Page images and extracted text
::::
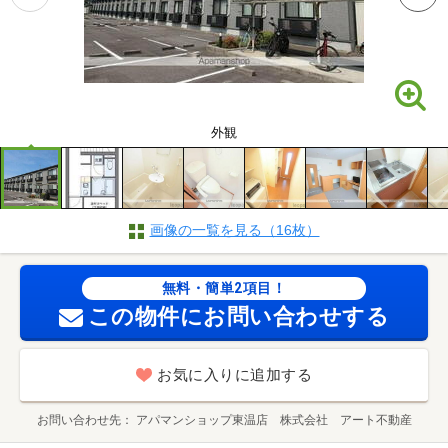
外観
画像の一覧を見る（16枚）
無料・簡単2項目！
この物件にお問い合わせする
お気に入りに追加する
お問い合わせ先
アパマンショップ東温店 株式会社 アート不動産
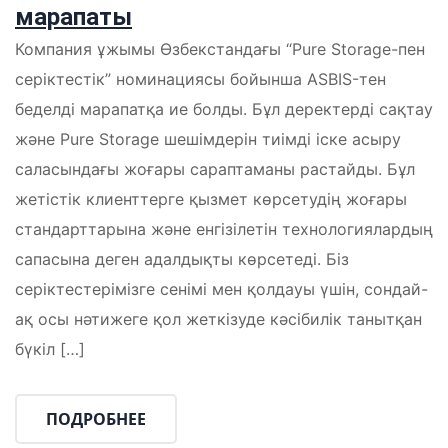
марапаты
Компания ұжымы Өзбекстандағы “Pure Storage-пен
серіктестік” номинациясы бойынша ASBIS-тен
беделді марапатқа ие болды. Бұл деректерді сақтау
және Pure Storage шешімдерін тиімді іске асыру
саласындағы жоғары сараптаманы растайды. Бұл
жетістік клиенттерге қызмет көрсетудің жоғары
стандарттарына және енгізілетін технологиялардың
сапасына деген адалдықты көрсетеді. Біз
серіктестерімізге сенімі мен қолдауы үшін, сондай-
ақ осы нәтижеге қол жеткізуде кәсібилік танытқан
бүкіл […]
ПОДРОБНЕЕ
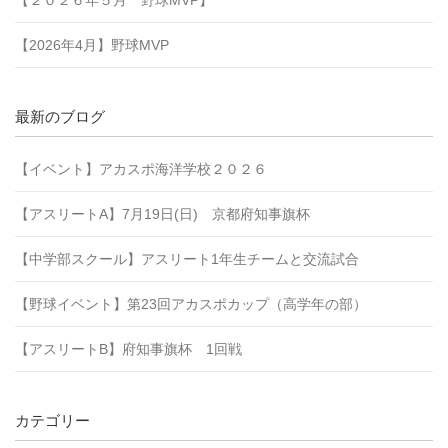
【２０２６年５月 野球MVP】
【2026年4月】野球MVP
最新のブログ
【イベント】アカスポ海洋学校２０２６
【アスリートA】7月19日(日) 京都府知事旗杯
【中学部スクール】アスリート1年生チームと交流試合
【野球イベント】第23回アカスポカップ（高学年の部）
【アスリートB】府知事旗杯 1回戦
カテゴリー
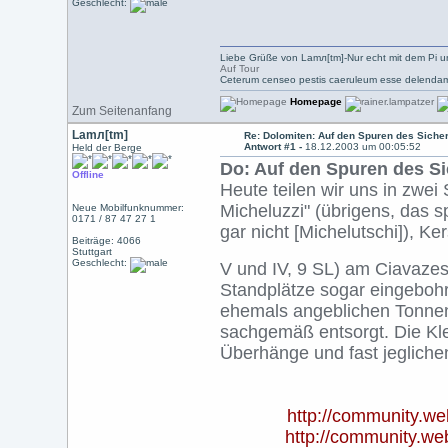
Geschlecht:
Liebe Grüße von Lamл[tm]-Nur echt mit dem Pi u
Auf Tour
Ceterum censeo pestis caeruleum esse delendam
Homepage
Zum Seitenanfang
Lamл[tm]
Re: Dolomiten: Auf den Spuren des Siche
Antwort #1 -
18.12.2003 um 00:05:52
Held der Berge
Do: Auf den Spuren des S
Offline
Heute teilen wir uns in zwei
Micheluzzi" (übrigens, das sp
Neue Mobilfunknummer:
0171 / 87 47 27 1
gar nicht [Michelutschi]), Ke
Beiträge: 4066
Stuttgart
Geschlecht:
V und IV, 9 SL) am Ciavaze
Standplätze sogar eingebohr
ehemals angeblichen Tonnen
sachgemäß entsorgt. Die Klet
Überhänge und fast jeglichen
http://community.
http://community.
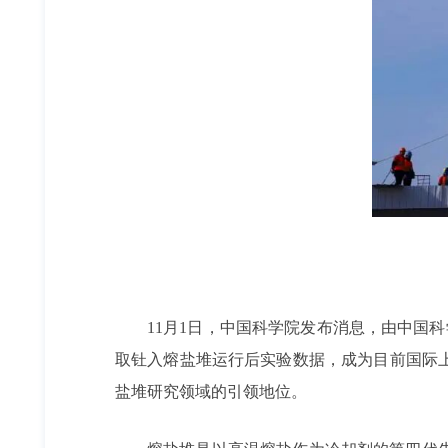
11月1日，中国科学院发布消息，由中国
取钍入熔盐堆运行后实验数据，成为目前国际
盐堆研究领域的引领地位。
::::
• **Assignment**: Each line in the records that carries "жоғары" must be copied out.

• **Solution to the exercise**:
саласындағы жоғары сараптаманы растайды. Бұл
жетістік клиенттерге қызмет көрсетудің жоғары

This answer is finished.